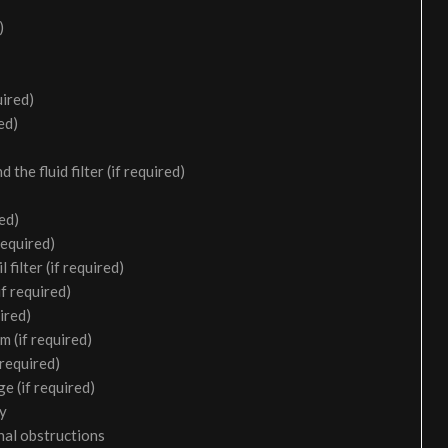
)
uired)
ed)
the fluid filter (if required)
ed)
required)
filter (if required)
f required)
ired)
m (if required)
 required)
e (if required)
ry
nal obstructions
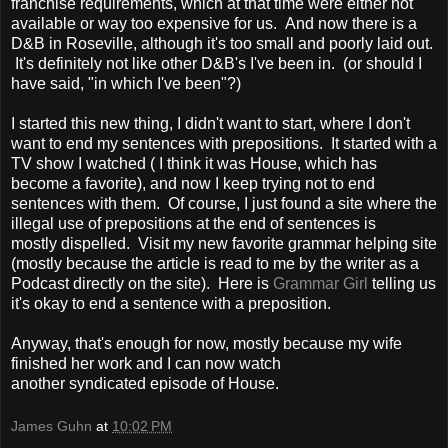
franchise requirements, which at that time were either not
available or way too expensive for us. And now there is a
D&B in Roseville, although it's too small and poorly laid out.
It's definitely not like other D&B's I've been in. (or should I
have said, "in which I've been"?)
I started this new thing, I didn't want to start, where I don't
want to end my sentences with prepositions. It started with a
TV show I watched ( I think it was House, which has
become a favorite), and now I keep trying not to end
sentences with them. Of course, I just found a site where the
illegal use of prepositions at the end of sentences is
mostly dispelled. Visit my new favorite grammar helping site
(mostly because the article is read to me by the writer as a
Podcast directly on the site). Here is
Grammar Girl
telling us
it's okay to end a sentence with a preposition.
Anyway, that's enough for now, mostly because my wife
finished her work and I can now watch
another syndicated episode of House.
James Guhn
at
10:02 PM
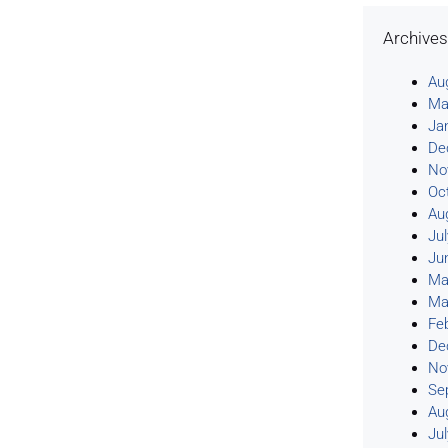
Archive
Au
Ma
Ja
De
No
Oc
Au
Ju
Ju
Ma
Ma
Fe
De
No
Se
Au
Ju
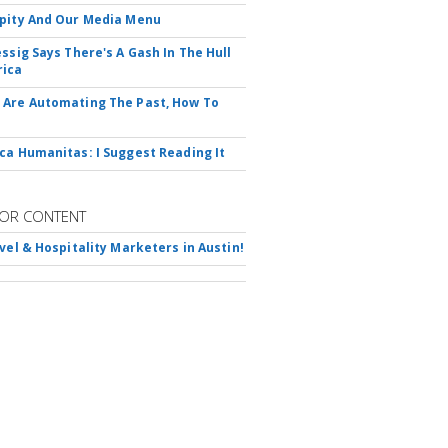
pity And Our Media Menu
essig Says There's A Gash In The Hull
rica
Are Automating The Past, How To
ca Humanitas: I Suggest Reading It
OR CONTENT
avel & Hospitality Marketers in Austin!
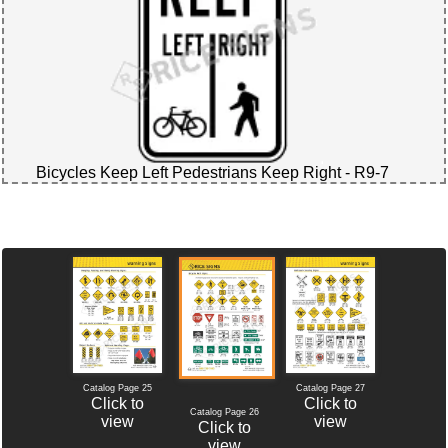
Bicycles Keep Left Pedestrians Keep Right - R9-7
Catalog Page 25
Catalog Page 27
Click to
Click to
Catalog Page 26
view
view
Click to
view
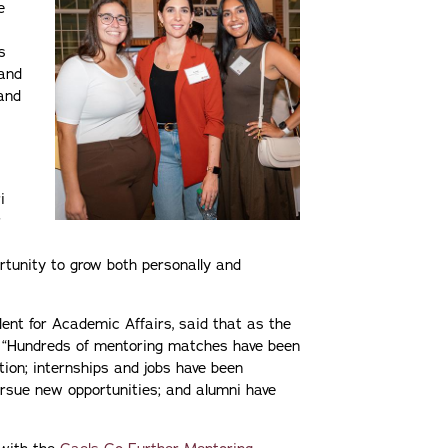
e
s
and
and
i
r
rtunity to grow both personally and
dent for Academic Affairs, said that as the
ar. “Hundreds of mentoring matches have been
tion; internships and jobs have been
ursue new opportunities; and alumni have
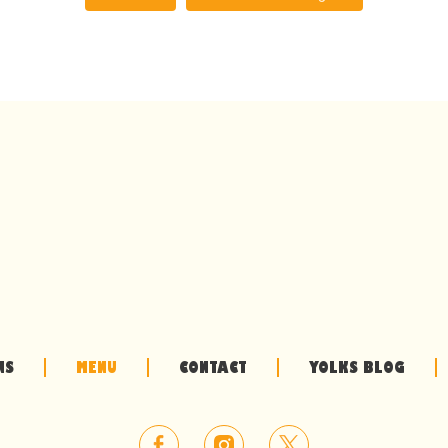
NS
MENU
CONTACT
YOLKS BLOG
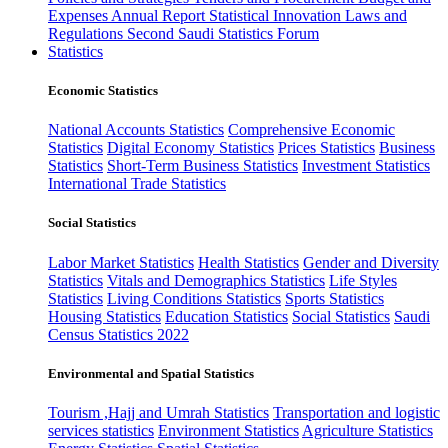
Expenses
Annual Report
Statistical Innovation
Laws and
Regulations
Second Saudi Statistics Forum
Statistics
Economic Statistics
National Accounts Statistics
Comprehensive Economic
Statistics
Digital Economy Statistics
Prices Statistics
Business
Statistics
Short-Term Business Statistics
Investment Statistics
International Trade Statistics
Social Statistics
Labor Market Statistics
Health Statistics
Gender and Diversity
Statistics
Vitals and Demographics Statistics
Life Styles
Statistics
Living Conditions Statistics
Sports Statistics
Housing Statistics
Education Statistics
Social Statistics
Saudi
Census Statistics 2022
Environmental and Spatial Statistics
Tourism ,Hajj and Umrah Statistics
Transportation and logistic
services statistics
Environment Statistics
Agriculture Statistics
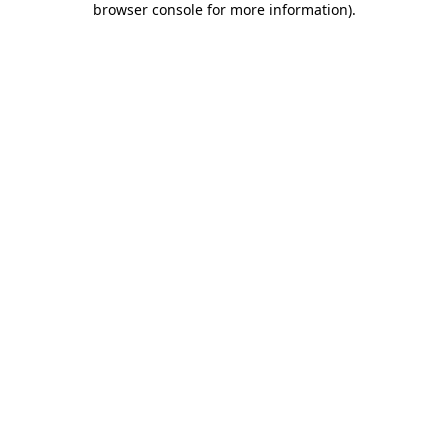
browser console for more information)
.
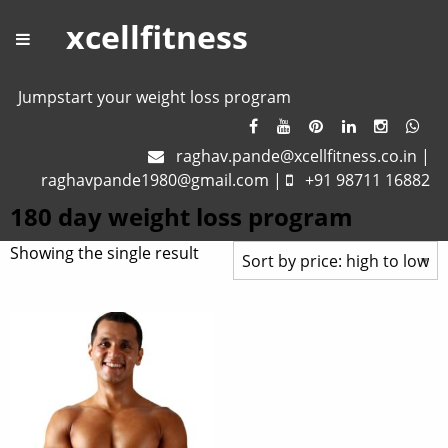
xcellfitness
Jumpstart your weight loss program
raghav.pande@xcellfitness.co.in
|
raghavpande1980@gmail.com
|
+91 98711 16882
180 day weight loss program
Showing the single result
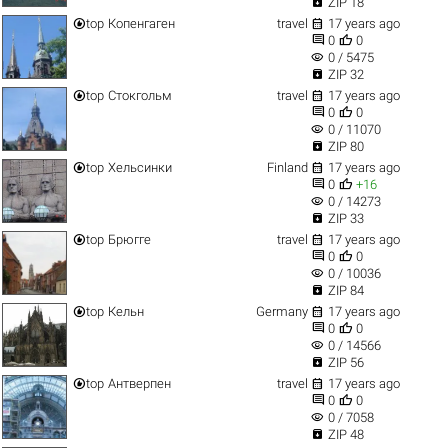

ZIP 18


top
Копенгаген
travel
17 years ago


0
0
visibility
0 / 5475

ZIP 32


top
Стокгольм
travel
17 years ago


0
0
visibility
0 / 11070

ZIP 80


top
Хельсинки
Finland
17 years ago


0
+16
visibility
0 / 14273

ZIP 33


top
Брюгге
travel
17 years ago


0
0
visibility
0 / 10036

ZIP 84


top
Кельн
Germany
17 years ago


0
0
visibility
0 / 14566

ZIP 56


top
Антверпен
travel
17 years ago


0
0
visibility
0 / 7058

ZIP 48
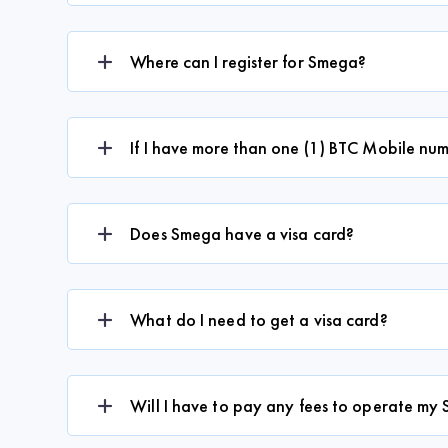
Where can I register for Smega?
If I have more than one (1) BTC Mobile num
Does Smega have a visa card?
What do I need to get a visa card?
Will I have to pay any fees to operate m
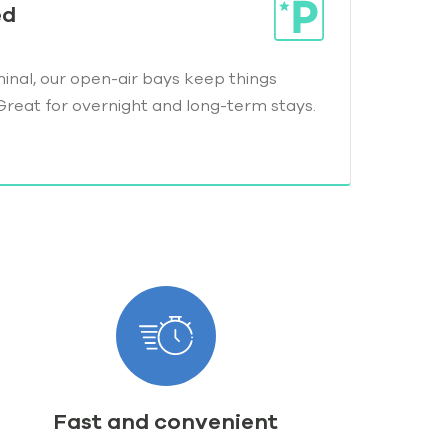
ed
minal, our open-air bays keep things
Great for overnight and long-term stays.
Fast and convenient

════

WHAT YOU ARE ASKED TO DO -
Lines with the string "xcellfitness": say how many appear in the entries above, giving the number alone.

ANSWER BOX -
2